- **What is needed**: Say how many lines of the listing below include the word "Pieni", with no other output.
--- --- ---
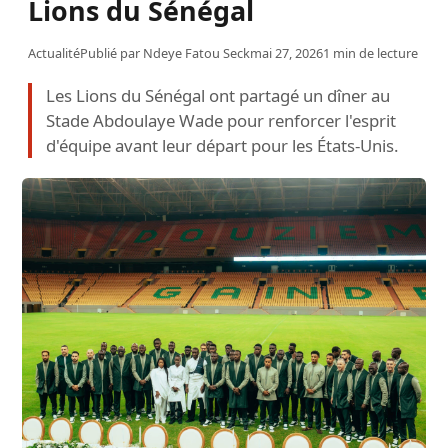
Lions du Sénégal
Actualité
Publié par
Ndeye Fatou Seck
mai 27, 2026
1 min de lecture
Les Lions du Sénégal ont partagé un dîner au
Stade Abdoulaye Wade pour renforcer l'esprit
d'équipe avant leur départ pour les États-Unis.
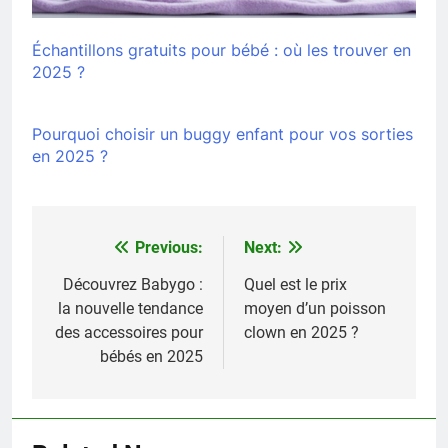
Échantillons gratuits pour bébé : où les trouver en
2025 ?
Pourquoi choisir un buggy enfant pour vos sorties
en 2025 ?
Previous:
Next:
Navigation
de
Découvrez Babygo :
Quel est le prix
la nouvelle tendance
moyen d’un poisson
l’article
des accessoires pour
clown en 2025 ?
bébés en 2025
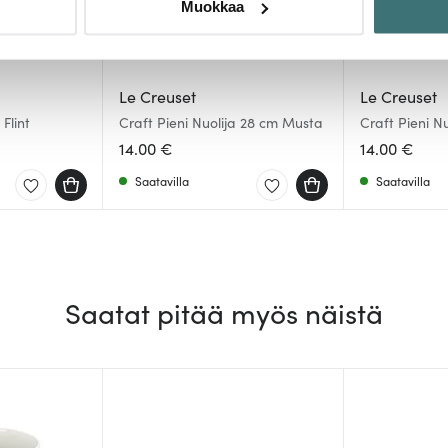
Muokkaa
sen milloin vain evästeilmoituksessa.
mme sisällön ja mainosten räätälöimiseen, sosiaalisen median
iseen. Lisäksi jaamme sosiaalisen median, mainosalan ja analy
Le Creuset
Le Creuset
, miten käytät sivustoamme. Kumppanimme voivat yhdistää näitä t
Flint
Craft Pieni Nuolija 28 cm Musta
Craft Pieni N
Volcanic
n kerätty, kun olet käyttänyt heidän palvelujaan.
14.00 €
14.00 €
Saatavilla
Saatavilla
Saatat pitää myös näistä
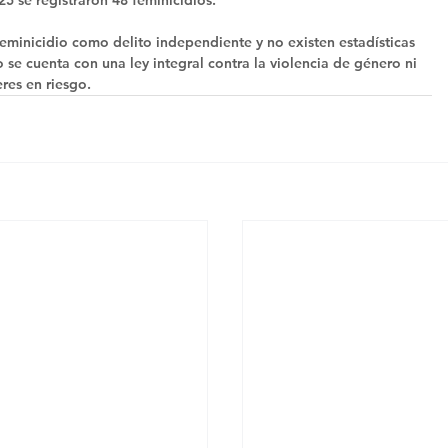
feminicidio como delito independiente y no existen estadísticas 
 se cuenta con una ley integral contra la violencia de género ni 
res en riesgo.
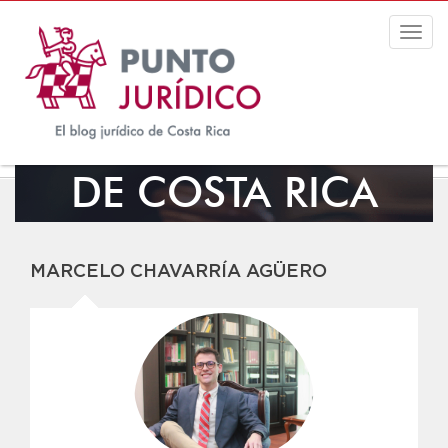
Togg
navig
EL BLOG JURÍDICO
DE COSTA RICA
MARCELO CHAVARRÍA AGÜERO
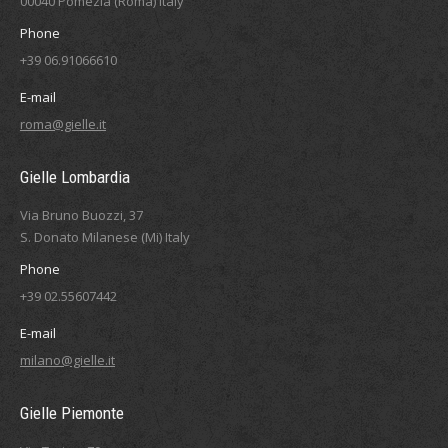
00040 Pomezia (Roma) Italy
Phone
+39 06.91066610
E-mail
roma@gielle.it
Gielle Lombardia
Via Bruno Buozzi, 37
S. Donato Milanese (Mi) Italy
Phone
+39 02.55607442
E-mail
milano@gielle.it
Gielle Piemonte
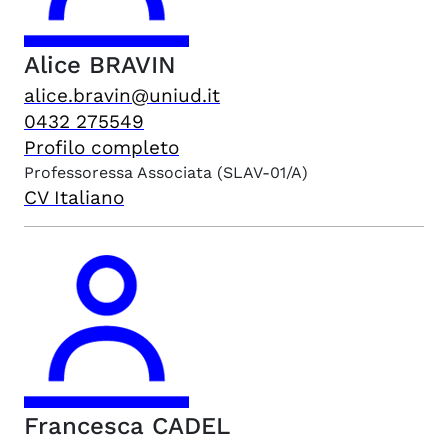
Alice
BRAVIN
alice.bravin@uniud.it
0432 275549
Profilo completo
Professoressa Associata
(SLAV-01/A)
CV Italiano
Francesca
CADEL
--- --- ---
- **Response below**: 2